Salome is a looker and Chloe can't stand her, does a cartoon of her with bugs for hair: "The hornet-headed girl. Run for your life."Salome is daughter to Jelana and Branko. Time for a collision of cultures. Upper New York state vs. Louisana vs. Serbia.
§ § § It's an interesting pot, and author Martin knows how to keep the juices flowing, though she does push her characters around a bit. Kills off Chloe in the middle, gets Salome pregnant by Toby, ships everyone off to Trieste of all dismal places.

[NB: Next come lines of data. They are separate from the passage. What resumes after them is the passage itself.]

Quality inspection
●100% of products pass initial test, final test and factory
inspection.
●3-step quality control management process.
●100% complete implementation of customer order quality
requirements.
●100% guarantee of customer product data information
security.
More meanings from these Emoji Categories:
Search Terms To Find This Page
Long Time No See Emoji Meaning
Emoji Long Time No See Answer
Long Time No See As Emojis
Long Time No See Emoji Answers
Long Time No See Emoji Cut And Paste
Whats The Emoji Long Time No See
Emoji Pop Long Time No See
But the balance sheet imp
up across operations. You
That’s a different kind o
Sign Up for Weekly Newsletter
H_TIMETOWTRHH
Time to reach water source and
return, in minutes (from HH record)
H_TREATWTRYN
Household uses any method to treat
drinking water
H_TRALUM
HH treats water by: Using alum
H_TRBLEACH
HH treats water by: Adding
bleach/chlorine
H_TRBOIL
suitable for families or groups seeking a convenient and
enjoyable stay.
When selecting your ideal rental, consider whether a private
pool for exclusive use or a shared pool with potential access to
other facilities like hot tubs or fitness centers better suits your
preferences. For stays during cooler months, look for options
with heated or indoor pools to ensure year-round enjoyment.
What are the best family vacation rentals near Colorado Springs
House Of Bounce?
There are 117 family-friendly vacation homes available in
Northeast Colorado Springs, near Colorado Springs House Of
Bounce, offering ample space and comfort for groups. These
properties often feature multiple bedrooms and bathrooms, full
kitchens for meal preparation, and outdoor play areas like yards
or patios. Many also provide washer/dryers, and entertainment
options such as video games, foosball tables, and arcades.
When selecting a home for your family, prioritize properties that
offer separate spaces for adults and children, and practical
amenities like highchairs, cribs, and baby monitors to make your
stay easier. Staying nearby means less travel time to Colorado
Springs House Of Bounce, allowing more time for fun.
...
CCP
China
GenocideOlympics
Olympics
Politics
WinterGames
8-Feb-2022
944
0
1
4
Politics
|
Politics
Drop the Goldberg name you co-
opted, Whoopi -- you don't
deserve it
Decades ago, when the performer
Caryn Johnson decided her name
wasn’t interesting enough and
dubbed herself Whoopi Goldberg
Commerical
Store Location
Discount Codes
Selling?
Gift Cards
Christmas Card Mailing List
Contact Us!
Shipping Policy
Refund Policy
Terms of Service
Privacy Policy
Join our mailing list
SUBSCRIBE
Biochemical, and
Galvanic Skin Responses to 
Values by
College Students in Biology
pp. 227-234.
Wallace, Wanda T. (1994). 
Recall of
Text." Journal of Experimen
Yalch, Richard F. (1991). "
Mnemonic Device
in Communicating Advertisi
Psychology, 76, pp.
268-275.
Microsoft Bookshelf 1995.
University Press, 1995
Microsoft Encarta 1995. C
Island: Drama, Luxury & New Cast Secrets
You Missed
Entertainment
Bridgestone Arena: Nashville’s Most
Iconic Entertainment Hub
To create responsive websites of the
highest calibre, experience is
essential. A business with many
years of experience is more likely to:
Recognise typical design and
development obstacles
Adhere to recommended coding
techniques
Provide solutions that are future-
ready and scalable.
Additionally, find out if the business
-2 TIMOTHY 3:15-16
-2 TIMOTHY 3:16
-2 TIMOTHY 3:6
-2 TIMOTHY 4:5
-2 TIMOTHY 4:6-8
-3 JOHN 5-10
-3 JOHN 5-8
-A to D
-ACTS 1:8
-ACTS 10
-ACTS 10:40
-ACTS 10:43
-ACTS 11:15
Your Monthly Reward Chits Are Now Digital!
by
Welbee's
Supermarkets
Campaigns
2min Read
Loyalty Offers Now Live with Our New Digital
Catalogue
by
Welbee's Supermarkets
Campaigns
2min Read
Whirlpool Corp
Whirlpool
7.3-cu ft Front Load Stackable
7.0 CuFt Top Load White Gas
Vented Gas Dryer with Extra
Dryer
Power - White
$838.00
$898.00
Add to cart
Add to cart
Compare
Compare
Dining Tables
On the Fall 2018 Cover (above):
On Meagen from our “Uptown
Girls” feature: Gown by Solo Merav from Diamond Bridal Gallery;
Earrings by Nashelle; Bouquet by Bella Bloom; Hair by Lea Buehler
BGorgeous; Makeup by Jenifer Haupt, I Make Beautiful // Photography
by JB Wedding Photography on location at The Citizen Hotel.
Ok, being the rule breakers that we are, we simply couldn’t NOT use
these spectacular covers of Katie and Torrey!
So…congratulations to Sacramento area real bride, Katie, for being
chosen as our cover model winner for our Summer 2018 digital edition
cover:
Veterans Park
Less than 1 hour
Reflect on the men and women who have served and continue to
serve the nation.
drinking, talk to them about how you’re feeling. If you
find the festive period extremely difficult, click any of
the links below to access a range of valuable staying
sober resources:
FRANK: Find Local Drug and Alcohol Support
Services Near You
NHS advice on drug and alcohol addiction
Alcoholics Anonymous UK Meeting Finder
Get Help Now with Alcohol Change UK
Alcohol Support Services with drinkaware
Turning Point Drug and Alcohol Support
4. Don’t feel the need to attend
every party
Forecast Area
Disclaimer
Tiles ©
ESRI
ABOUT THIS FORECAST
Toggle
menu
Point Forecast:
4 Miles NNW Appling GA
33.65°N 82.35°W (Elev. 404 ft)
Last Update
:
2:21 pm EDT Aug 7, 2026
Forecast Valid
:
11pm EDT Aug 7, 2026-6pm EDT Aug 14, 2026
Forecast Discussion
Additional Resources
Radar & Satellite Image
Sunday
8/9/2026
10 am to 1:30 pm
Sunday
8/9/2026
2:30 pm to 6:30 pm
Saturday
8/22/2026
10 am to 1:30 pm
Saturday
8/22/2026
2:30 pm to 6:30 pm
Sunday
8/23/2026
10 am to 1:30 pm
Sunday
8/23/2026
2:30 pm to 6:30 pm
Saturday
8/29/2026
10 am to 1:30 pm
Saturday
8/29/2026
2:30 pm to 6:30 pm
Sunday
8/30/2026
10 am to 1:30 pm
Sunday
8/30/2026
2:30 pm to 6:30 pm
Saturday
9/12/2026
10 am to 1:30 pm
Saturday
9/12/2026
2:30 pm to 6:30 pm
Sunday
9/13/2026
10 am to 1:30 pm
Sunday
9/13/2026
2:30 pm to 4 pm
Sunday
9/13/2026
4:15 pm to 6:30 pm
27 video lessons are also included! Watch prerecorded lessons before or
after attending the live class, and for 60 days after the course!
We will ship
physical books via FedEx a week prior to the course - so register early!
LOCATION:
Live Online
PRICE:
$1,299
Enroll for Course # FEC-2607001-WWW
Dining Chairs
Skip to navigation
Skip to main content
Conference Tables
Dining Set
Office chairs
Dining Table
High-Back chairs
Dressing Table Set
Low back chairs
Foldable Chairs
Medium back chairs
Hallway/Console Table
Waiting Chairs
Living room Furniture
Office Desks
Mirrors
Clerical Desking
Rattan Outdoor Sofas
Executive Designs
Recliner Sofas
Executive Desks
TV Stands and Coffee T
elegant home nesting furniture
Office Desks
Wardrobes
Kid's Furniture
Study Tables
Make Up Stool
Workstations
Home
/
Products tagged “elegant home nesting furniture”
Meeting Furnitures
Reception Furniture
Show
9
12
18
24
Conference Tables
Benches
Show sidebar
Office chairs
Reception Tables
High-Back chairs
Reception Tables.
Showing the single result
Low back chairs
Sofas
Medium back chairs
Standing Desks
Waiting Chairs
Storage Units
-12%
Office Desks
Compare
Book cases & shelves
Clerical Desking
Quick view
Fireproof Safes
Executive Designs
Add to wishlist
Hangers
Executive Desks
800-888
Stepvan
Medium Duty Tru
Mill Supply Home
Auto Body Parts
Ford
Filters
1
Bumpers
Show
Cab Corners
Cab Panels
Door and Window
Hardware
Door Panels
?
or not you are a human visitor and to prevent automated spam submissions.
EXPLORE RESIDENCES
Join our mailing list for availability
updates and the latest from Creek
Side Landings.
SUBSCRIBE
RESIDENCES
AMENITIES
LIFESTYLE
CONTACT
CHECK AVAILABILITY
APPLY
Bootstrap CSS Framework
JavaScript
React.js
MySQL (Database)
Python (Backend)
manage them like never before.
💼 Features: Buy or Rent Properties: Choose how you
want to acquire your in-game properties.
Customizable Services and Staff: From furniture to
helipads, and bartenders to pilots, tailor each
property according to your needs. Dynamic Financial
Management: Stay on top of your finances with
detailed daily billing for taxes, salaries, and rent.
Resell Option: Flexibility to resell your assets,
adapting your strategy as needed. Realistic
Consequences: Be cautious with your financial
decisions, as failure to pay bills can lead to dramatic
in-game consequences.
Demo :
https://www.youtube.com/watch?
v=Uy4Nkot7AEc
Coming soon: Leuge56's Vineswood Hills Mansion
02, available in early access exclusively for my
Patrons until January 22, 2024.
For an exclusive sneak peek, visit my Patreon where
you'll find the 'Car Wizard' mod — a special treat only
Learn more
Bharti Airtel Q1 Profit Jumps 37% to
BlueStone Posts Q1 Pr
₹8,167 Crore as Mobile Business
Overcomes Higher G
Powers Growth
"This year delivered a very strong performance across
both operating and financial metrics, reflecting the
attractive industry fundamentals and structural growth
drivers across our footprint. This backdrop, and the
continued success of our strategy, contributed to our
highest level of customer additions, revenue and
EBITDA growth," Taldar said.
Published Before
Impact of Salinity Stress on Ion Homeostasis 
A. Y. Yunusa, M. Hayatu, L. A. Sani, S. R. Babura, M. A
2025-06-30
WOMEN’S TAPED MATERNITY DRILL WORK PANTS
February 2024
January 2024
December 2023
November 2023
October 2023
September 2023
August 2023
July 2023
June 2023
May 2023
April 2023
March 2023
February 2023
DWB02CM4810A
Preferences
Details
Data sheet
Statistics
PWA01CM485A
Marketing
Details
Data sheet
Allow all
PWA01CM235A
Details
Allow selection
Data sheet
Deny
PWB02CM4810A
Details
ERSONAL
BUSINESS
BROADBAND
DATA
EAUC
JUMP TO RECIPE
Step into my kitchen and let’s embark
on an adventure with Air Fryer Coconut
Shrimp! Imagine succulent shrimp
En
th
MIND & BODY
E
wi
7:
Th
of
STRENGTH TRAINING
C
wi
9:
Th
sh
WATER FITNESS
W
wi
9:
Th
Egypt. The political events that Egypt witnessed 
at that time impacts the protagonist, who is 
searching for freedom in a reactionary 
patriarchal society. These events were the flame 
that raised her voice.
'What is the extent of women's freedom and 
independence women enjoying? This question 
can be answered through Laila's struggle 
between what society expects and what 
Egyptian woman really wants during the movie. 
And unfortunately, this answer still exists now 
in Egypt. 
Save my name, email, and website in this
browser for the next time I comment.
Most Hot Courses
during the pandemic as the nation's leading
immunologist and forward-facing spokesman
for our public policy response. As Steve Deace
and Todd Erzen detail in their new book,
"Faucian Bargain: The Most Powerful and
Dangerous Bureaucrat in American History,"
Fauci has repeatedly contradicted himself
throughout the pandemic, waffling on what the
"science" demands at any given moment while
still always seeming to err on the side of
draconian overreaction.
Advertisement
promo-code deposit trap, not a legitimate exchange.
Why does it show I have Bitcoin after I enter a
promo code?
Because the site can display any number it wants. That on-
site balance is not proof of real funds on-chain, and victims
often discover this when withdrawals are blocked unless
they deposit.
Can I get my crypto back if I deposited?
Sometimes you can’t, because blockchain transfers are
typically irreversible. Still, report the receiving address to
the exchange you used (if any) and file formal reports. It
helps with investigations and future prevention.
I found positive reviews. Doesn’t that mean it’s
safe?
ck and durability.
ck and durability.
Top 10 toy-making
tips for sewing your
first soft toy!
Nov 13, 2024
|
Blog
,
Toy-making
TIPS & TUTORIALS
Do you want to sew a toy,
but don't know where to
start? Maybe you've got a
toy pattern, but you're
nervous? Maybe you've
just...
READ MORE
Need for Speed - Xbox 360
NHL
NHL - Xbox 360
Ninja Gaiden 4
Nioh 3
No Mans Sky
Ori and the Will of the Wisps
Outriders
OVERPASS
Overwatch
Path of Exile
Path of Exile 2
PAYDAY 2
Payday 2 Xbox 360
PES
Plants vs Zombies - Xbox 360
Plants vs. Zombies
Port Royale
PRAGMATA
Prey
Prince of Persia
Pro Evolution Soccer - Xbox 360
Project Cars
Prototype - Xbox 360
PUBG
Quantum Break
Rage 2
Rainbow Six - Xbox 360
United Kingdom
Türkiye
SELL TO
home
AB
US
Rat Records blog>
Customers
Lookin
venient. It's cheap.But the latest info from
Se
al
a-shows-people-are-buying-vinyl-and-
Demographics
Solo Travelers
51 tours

She's at her best with the thickest mixes ... shrimp gumbo. Toby tries to be a man at a Creole/Serb beer-and-shrimp fest in the bayou. He gets beat up. After the death of Chloe, Brendan courts Salome's mother Jelena there in Trieste. Jelena turns up late in Trespass, but she turns out to be the most beguiling of them all. The book dwells on her travails, perhaps overdoes them. The Serbs and the Croats have been feeding off each other's miseries for centuries, and Jelena is in the middle. She survives and stays around to be bemused by Brendan.
"You ask so many questions," she says. "I never met such a man." He dumps his soon-to-be-published study of Charlemagne; instead, he becomes Jelena's personal historian, writes her sad story. He is somewhat of a nag, too. When she wants another cigarette, he lights a match and says, "Your life is like this flame and those cigarettes are extinguishing it." She responds, charmingly,
You Americans. You taught the world to smoke. Humphrey Bogart, all those movies. now no one can smoke. Well, I'm sorry to disappoint you. but your mission is doomed to failure.
History trespasses here and there in Trespass, moves the plot along, gives the author a chance to sneak in some prejudices. This, on the fall of Saddam, "It's always good news when a statue of a dictator is pulled down, though what follows can be alarming."
The Romans, ever frugal, recycled their statues, changing the nameplates when one tyrant fell from favor and another rose to take his place.